Inside the Tranan restaurant, media types are eating brunch with their families for four hundred kronor each.
Pushchairs everywhere. It’s as if the happy and successful inhabitants of this part of the city are literally popping out child after child, presumably hoping that they will be just as bland and middle class as themselves.
‘So, the brothers knew about the girls,’ Zeke says.
‘And it could have spurred them into action. They made a start just by threatening Jörgen Stålsten. That in itself is a serious offence.’
‘We’re on the right track,’ Zeke says. ‘I’m sure of it. Follow the darkness.’
‘He was just as scared as the social worker.’
‘Wouldn’t you be, Malin?’
‘Maybe,’ she says, thinking: No, I wouldn’t be scared, I’d be furious, and I’d protect what’s mine no matter what it cost. Then she goes on: ‘We have to get hold of the brothers.

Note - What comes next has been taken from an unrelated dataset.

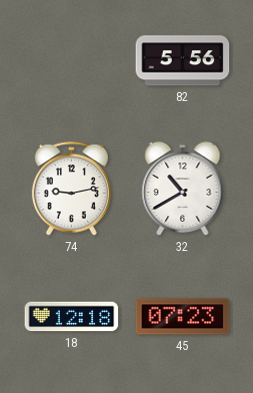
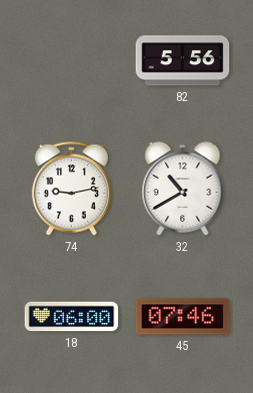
18: 12:18 -> 06:00
45: 07:23 -> 07:46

Johan will have to spend today trying to dig out some more addresses.’
Zeke nods.
‘What I don’t understand,’ he says, ‘is how Josefina Marlöw was able to keep her pregnancy secret. Surely a family like that, with so many tentacles, would have been keeping an eye on her?’
Soggy flatbread.
A pleasant sensation turning into something disgusting in one and the same mouthful.
‘She must have got very good at staying out of the way over the years,’ Malin says. ‘Good at staying hidden, not really existing. Maybe she disappeared to a different city.’

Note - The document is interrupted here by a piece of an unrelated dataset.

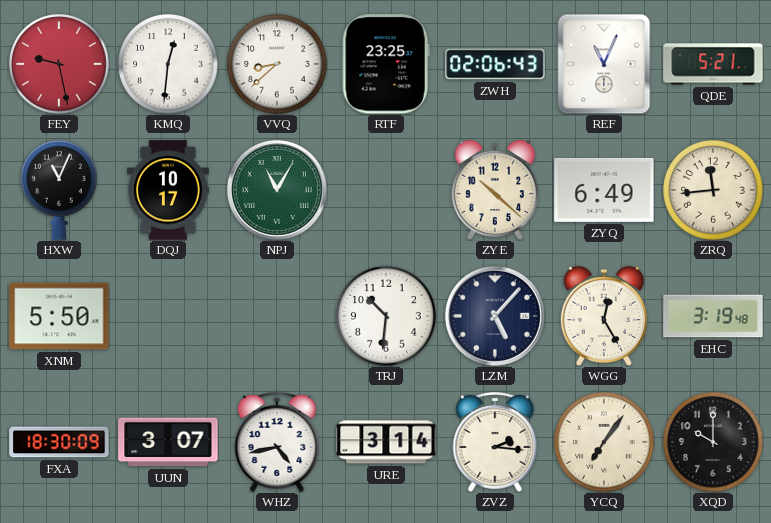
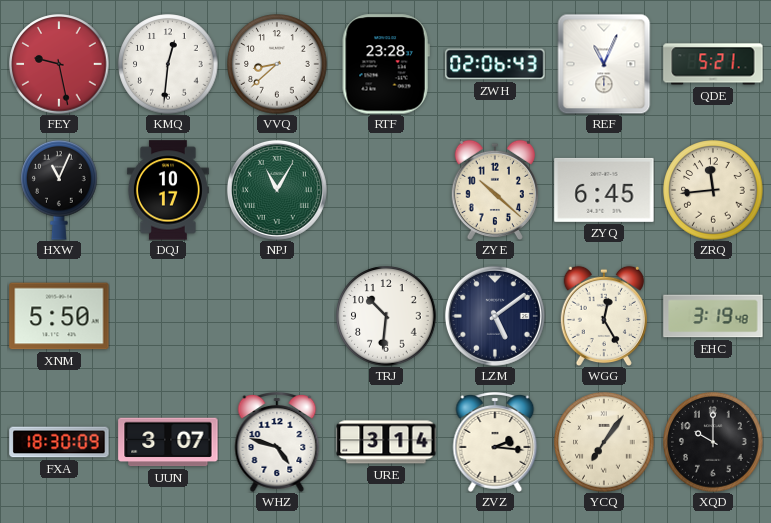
RTF: 23:25 -> 23:28
ZYQ: 6:49 -> 6:45
LZM: 5:07 -> 5:09
WHZ: 4:43 -> 4:48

‘But you have to look after yourself while you’re pregnant.’
‘Life’s stronger than that, Zeke. Do you have any idea how many mothers with addictions give birth to completely healthy babies? You’d be surprised.’
Then her mobile buzzes.
A message from Sven Sjöman.
A video clip.
She clicks to start it. And looks for the first time straight into the face of the killer.
50
Brothers
Mother is calling us in to dinner.
It’s being served in the large dining room, we’ll be sitting on the Josef Frank chairs around the Swiss dining table.
Mother has got the cook to measure out exact portions of cod and perch with Iranian caviar, precisely as much as a seven-year-old and an eight-year-old need for their physical development according to the latest dietary research.
The housekeeper washes our hands, takes off our jackets, and leads Josefina in, she’s five, and her portion is smaller than it should be because little girls have to be kept thin, there’s no clearer sign of bad character than a couple of extra kilos.
If we squabble at the table, Mother hits us on the knuckles with a fork. We both have scabs on our knuckles, and so does Josefina, she gets hit if she so much as opens her mouth.
I, Leopold, get into more trouble than Henry, but I still want to do what Father wants, I want him to love me most, and sometimes I hit Henry to make him stop talking, to get him to follow Father’s example the same way I do.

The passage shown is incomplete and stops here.